Journal

23e Festival Sinfonia en Périgord - De Bach à Piccinni - Compte-rendu

Des extraits du Clavier Bien Tempéré par Kenneth Weiss (photo) et le rare Atys de Piccinni par les Solistes du Cercle de l’Harmonie : la journée du 30 août résumait à elle seule la nouvelle orientation que David Théodoridès donne à Sinfonia en Périgord. Si le festival demeure attaché à la musique baroque, plus que jamais au cœur de son projet artistique, il entend désormais s’ouvrir au répertoire classique et préromantique français – si riche de trésors méconnus - grâce au concours du Palazzetto Bru Zane.

Point destinée à la musique à l’origine, la salle du Centre de la Communication de Périgueux se révèle être - hasard heureux de la « polyvalence » - un lieu idoine pour le clavier et les formations de chambre : acoustique claire, naturelle, sans sécheresse, mais qui ne « pardonne » rien. C’est d’ailleurs là que CLAP, la structure municipale dont dépend Sinfonia en Périgord, organise une belle saison d’hiver (1) dont la prochaine édition démarre le 19 novembre avec le Trio Wanderer. C’est là aussi que Kenneth Weiss propose, sur un magnifique clavecin signé Philippe Humeau, un bouquet de dix préludes et fugues tirés du Livre I du Clavier Bien Tempéré. Approche admirable de clarté et de simplicité. Weiss n’est pas de ceux qui vous donnent l’impression d’ « aller à la messe », mais ne prend pas pour autant le parti de tutoyer Bach.

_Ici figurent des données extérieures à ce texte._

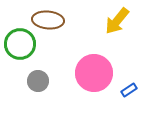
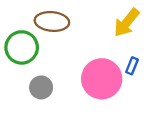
blue rectangle: (129, 90) -> (132, 66), moved, turned -35

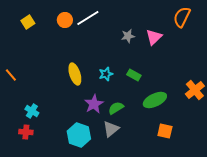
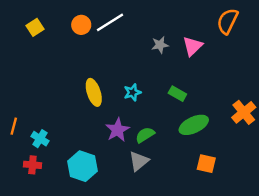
orange line: (11, 75) -> (14, 126), moved, turned 56
green rectangle: (134, 75) -> (177, 94), moved
cyan hexagon: (79, 135) -> (82, 166), moved

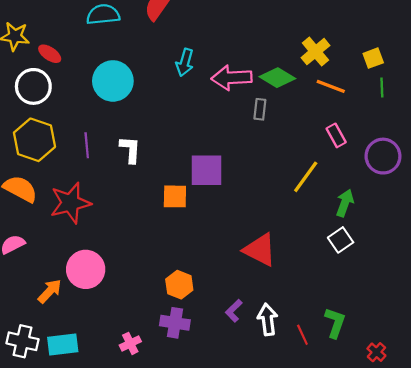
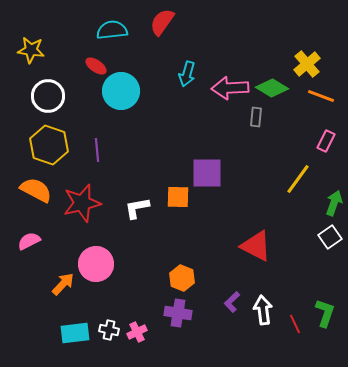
red ellipse: (50, 54) -> (96, 66), moved
pink rectangle: (336, 135) -> (326, 141), turned 55
white L-shape: (130, 150) -> (137, 208), moved, turned -104
white cross: (22, 341) -> (109, 330), moved, size x0.7

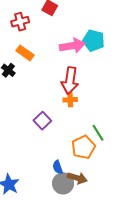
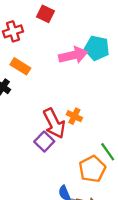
red arrow: (70, 81) -> (54, 123), moved, turned -32
orange cross: (70, 100) -> (74, 116), turned 32

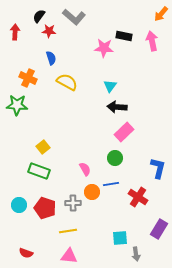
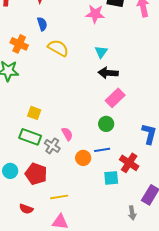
yellow square: (43, 147) -> (34, 113), turned -32
pink semicircle: (85, 169) -> (67, 134), moved
gray cross: (73, 203) -> (52, 146), moved, turned 35
cyan square: (120, 238) -> (111, 178), moved
red semicircle: (26, 253) -> (26, 209), moved
gray arrow: (136, 254) -> (132, 213), moved

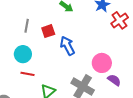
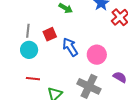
cyan circle: (23, 54) -> (29, 50), moved
pink circle: (102, 63) -> (97, 55), moved

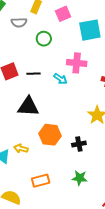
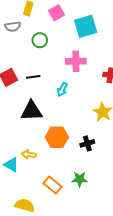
cyan arrow: (60, 79) -> (62, 89), moved, turned 88
green star: (80, 178) -> (80, 179), moved
orange rectangle: (41, 181) -> (52, 185), turned 60

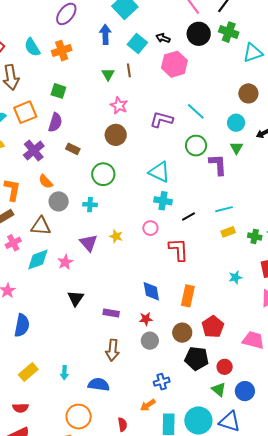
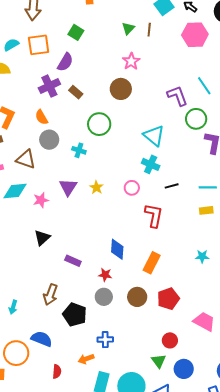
purple L-shape: (161, 120) -> (177, 96), moved, turned 40
purple cross: (34, 151) -> (49, 86), moved
brown arrow: (113, 350) -> (50, 295), moved
black pentagon: (197, 358) -> (75, 315), moved
blue semicircle: (99, 385) -> (42, 339), moved

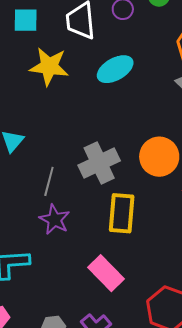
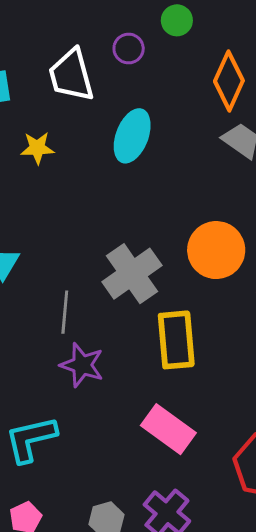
yellow star: (49, 66) -> (37, 148), size x0.6
cyan ellipse: (115, 69) -> (132, 136), turned -30

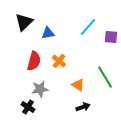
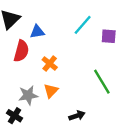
red semicircle: (34, 61) -> (21, 51), moved
orange triangle: (78, 85) -> (51, 91), moved, turned 40

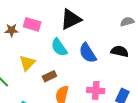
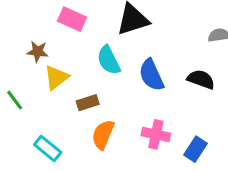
brown star: (12, 30) -> (38, 52), moved

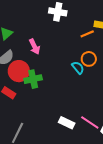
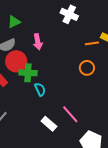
cyan semicircle: (78, 68) -> (40, 89), moved
pink line: (90, 122) -> (70, 114), moved

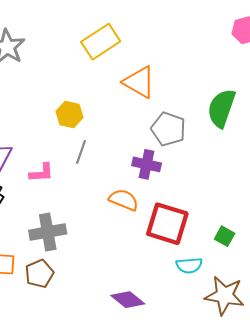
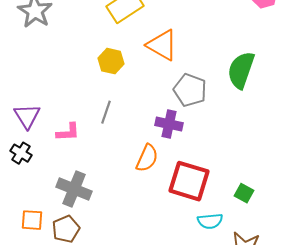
yellow hexagon: (70, 114) -> (111, 61), moved
orange semicircle: (124, 200) -> (147, 158), turned 92
gray cross: (48, 232) -> (74, 189), turned 32

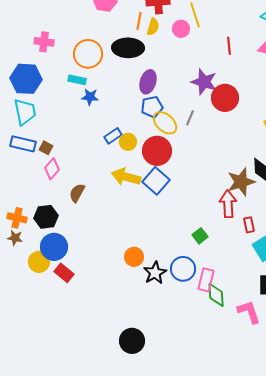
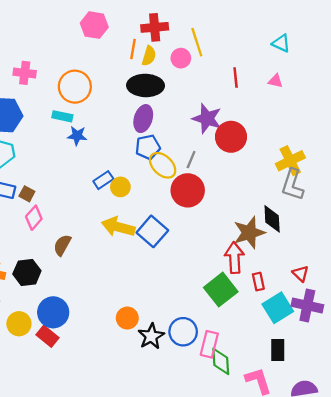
black ellipse: (128, 48) -> (146, 85), moved
red circle: (157, 151) -> (188, 190), moved
green square: (200, 236) -> (221, 290), moved, size x1.8
blue circle: (54, 247) -> (53, 312), moved

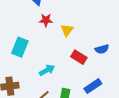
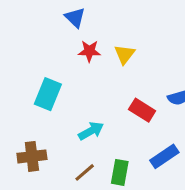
yellow triangle: (67, 30) -> (125, 54), moved

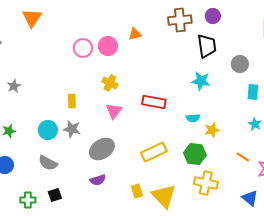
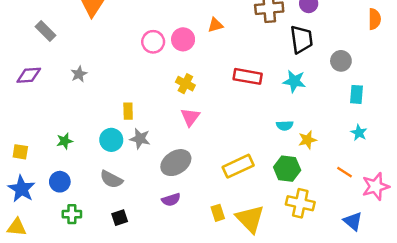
gray star: (14, 86) -> (79, 74), moved
yellow rectangle: (72, 101) -> (128, 111), moved
red rectangle: (154, 102) -> (248, 76), moved
green cross: (28, 200) -> (72, 214), moved

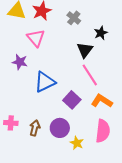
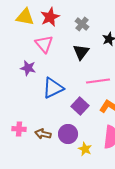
black triangle: (85, 50) -> (81, 52), moved
pink line: (90, 75) -> (98, 81), turned -65
brown arrow: (35, 128) -> (43, 134), turned -91

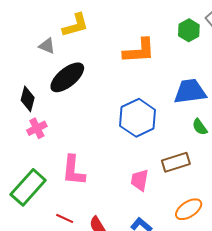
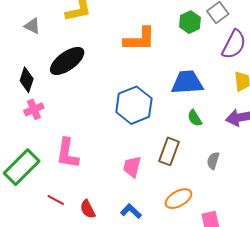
gray triangle: (47, 46) -> (32, 26), moved
brown rectangle: (176, 162) -> (169, 151), turned -56

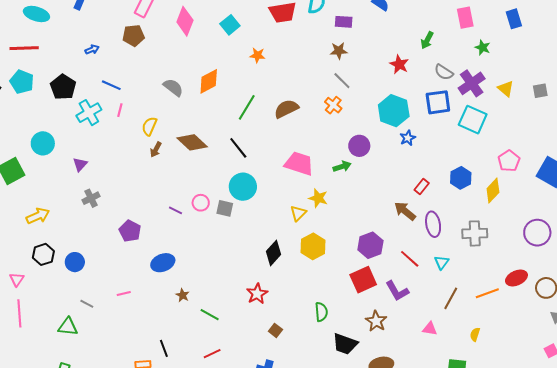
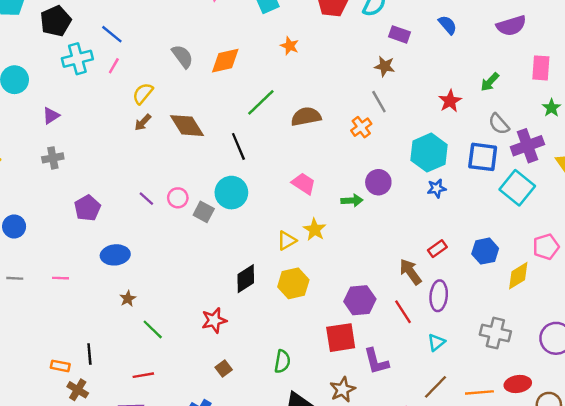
pink trapezoid: (299, 163) -> (304, 184), size x0.7
gray cross: (475, 233) -> (495, 333), moved
red line: (410, 259) -> (403, 312), moved
gray line: (87, 304) -> (15, 278), turned -40

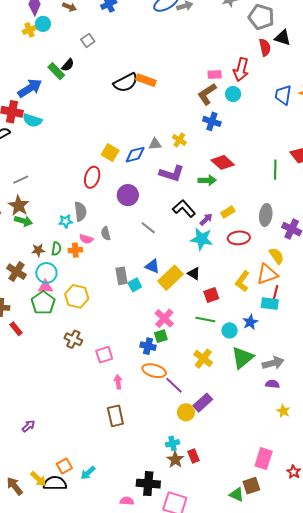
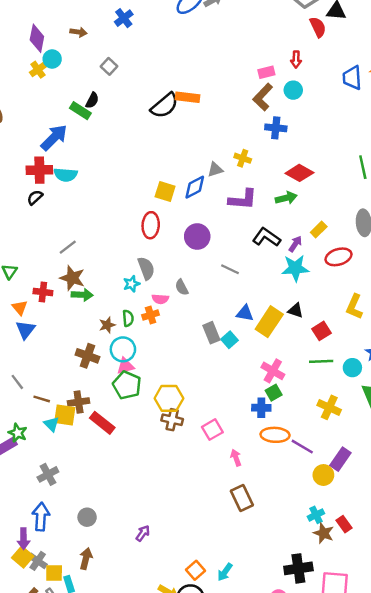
red arrow: (241, 70) -> (296, 59), size x0.6
yellow hexagon: (77, 296) -> (169, 398), moved
red rectangle: (16, 329) -> (102, 423), size x1.5

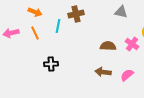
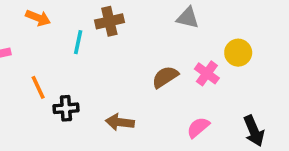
orange line: (35, 33) -> (38, 87), moved
brown semicircle: (108, 46) -> (165, 77), turned -35
brown arrow: (103, 72) -> (120, 122), moved

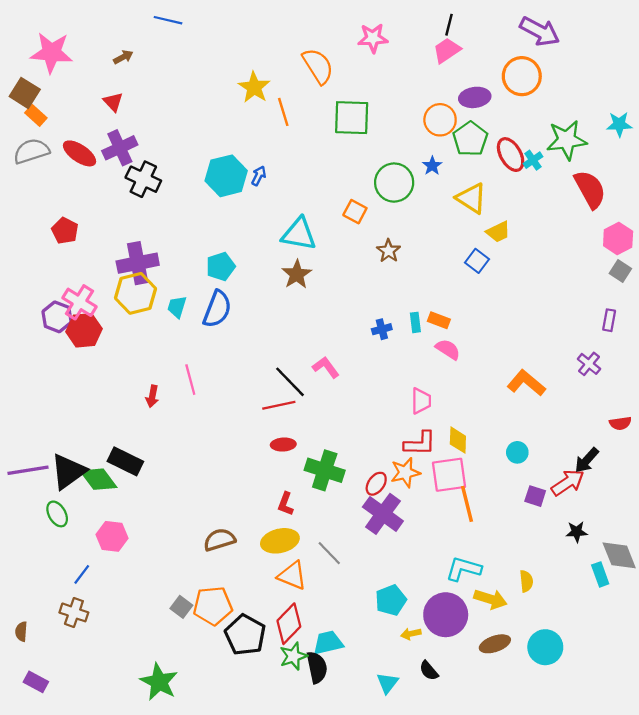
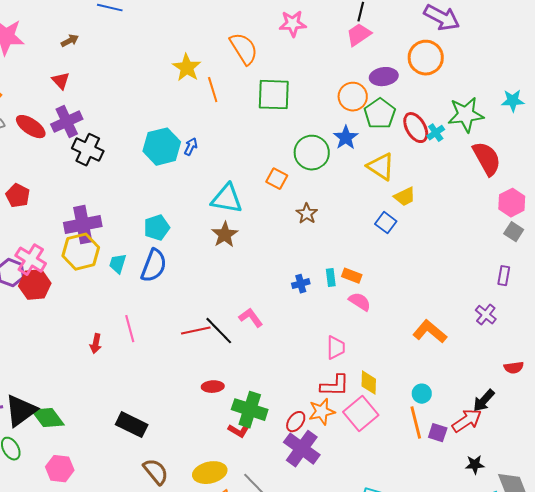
blue star: (432, 166) -> (346, 138), size x1.4
red line: (279, 405) -> (196, 331), moved
black rectangle: (125, 461) -> (132, 425), moved
pink square: (449, 475) -> (361, 414), turned -32
red L-shape: (286, 504) -> (239, 431), moved, turned -80
orange line: (467, 504) -> (416, 423), moved
brown semicircle: (219, 540) -> (156, 472), turned 68

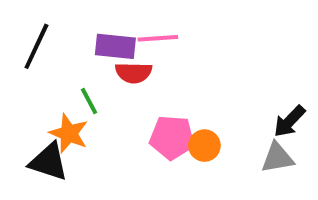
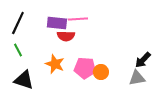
green line: (89, 101) -> (18, 50), moved
orange star: (69, 133) -> (55, 64), moved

On affaire avec lui à un vouvoiement aussi naturel qu’humain, qui laisse la musique s’épanouir de façon tout à la fois majestueuse et accessible, servie par un jeu remarquablement articulé, vivant, lyrique et d’une autorité jamais cassante.

Changement total de répertoire en soirée avec le Atys (1780) de Niccolo Piccinni (1728-1800) par Les Solistes de L’Harmonie menés du violon par Julien Chauvin. Familiers avec un ouvrage qu’ils ont donné en 2012 au Théâtre des Bouffes du Nord et plusieurs fois au cours de l’été qui s’achève, les jeunes instrumentistes ne convainquent pas moins qu’un homogène quatuor vocal où l’on salue le style de Philippe Talbot (Atys), la fraîcheur et la poésie de Chantal Santon (Sangaride), l’ardeur de Marie Kalinine (Cybèle) et l’autorité sans emphase d’Aimery Lefèvre (Coelenus). Tous sont parfaitement à leur affaire, portés par les couleurs, la présence suggestive, toujours pertinente du point de vue dramatique, des Solistes du Cercle de l’Harmonie aux petits soins avec les voix. Violon, alto, violoncelle, contrebasse, flûte, hautbois, basson : peu de monde auprès des chanteurs c’est vrai, mais des exécutants qui s’attachent à exploiter tout le « fruit » de leurs instruments respectifs plutôt qu’à chercher une puissance que le nombre ne leur permet pas. C’est à un émouvant opéra de chambre que l’on affaire ici. On accordera une mention particulière au traverso de Tami Krausz dont la sonorité charnue et ambrée contribue à quelques uns des moments les plus magiques d’une partition qui méritait amplement de sortir de l’oubli.

Alain Cochard

(1) Saison musicale Sinfonia 2013-2014 : www.clap-perigueux.com

Périgueux, Centre de la Communication, Nouveau Théâtre, 30 août 2013

> Vous souhaitez répondre à l’auteur de cet article ?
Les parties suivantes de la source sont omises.